--- WORK ITEM ---
Exactly reproduce the lines of the listing below from the one containing "Panic button for companies" through the one containing "March 2020 Amid". Skip the images.

--- EXERCISE MATERIAL ---
*** Begin section ***
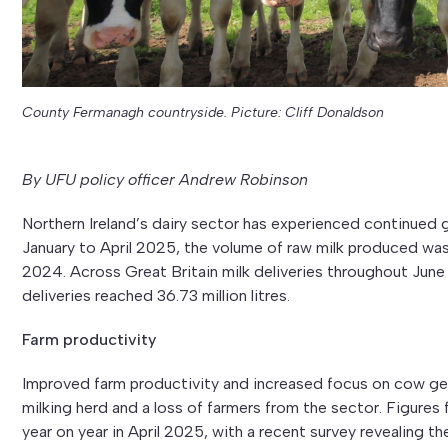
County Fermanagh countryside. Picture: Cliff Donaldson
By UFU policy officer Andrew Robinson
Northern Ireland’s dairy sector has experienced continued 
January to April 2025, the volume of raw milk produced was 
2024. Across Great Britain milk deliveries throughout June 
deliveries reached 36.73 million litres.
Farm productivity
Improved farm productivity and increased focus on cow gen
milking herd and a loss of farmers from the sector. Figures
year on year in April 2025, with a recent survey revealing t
*** End section ***
*** Begin section ***
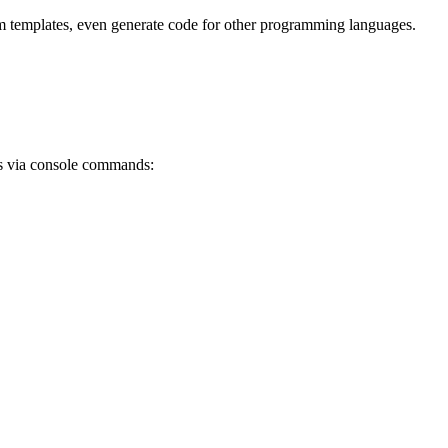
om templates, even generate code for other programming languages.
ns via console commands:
*** End section ***
*** Begin section ***
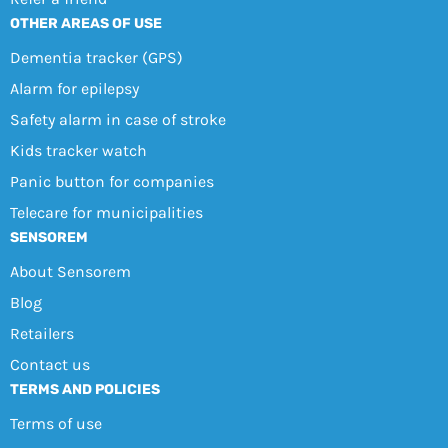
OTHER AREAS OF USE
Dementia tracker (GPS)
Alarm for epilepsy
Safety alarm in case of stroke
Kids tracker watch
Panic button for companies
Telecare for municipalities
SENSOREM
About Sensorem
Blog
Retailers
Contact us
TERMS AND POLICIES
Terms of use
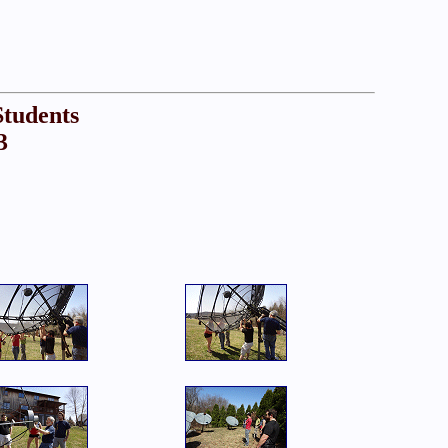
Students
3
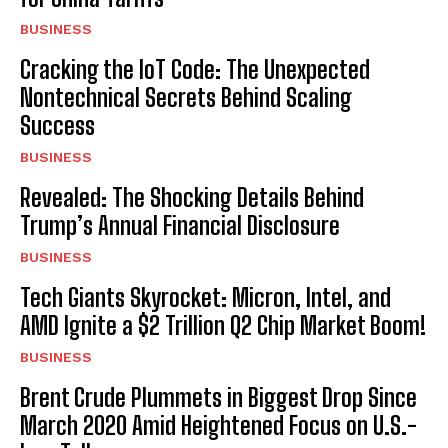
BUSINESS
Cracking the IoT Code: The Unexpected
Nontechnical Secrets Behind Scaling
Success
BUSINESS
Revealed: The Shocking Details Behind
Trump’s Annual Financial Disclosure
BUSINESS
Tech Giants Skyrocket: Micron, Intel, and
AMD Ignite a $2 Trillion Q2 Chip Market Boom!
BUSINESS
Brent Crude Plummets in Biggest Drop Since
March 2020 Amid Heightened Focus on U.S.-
*** End section ***
--- PROBLEM SOLUTION ---
Panic button for companies
Telecare for municipalities
SENSOREM
About Sensorem
Blog
Retailers
Contact us
TERMS AND POLICIES
Terms of use
Students
3
BUSINESS
Cracking the IoT Code: The Unexpected
Nontechnical Secrets Behind Scaling
Success
BUSINESS
Revealed: The Shocking Details Behind
Trump’s Annual Financial Disclosure
BUSINESS
Tech Giants Skyrocket: Micron, Intel, and
AMD Ignite a $2 Trillion Q2 Chip Market Boom!
BUSINESS
Brent Crude Plummets in Biggest Drop Since
March 2020 Amid Heightened Focus on U.S.-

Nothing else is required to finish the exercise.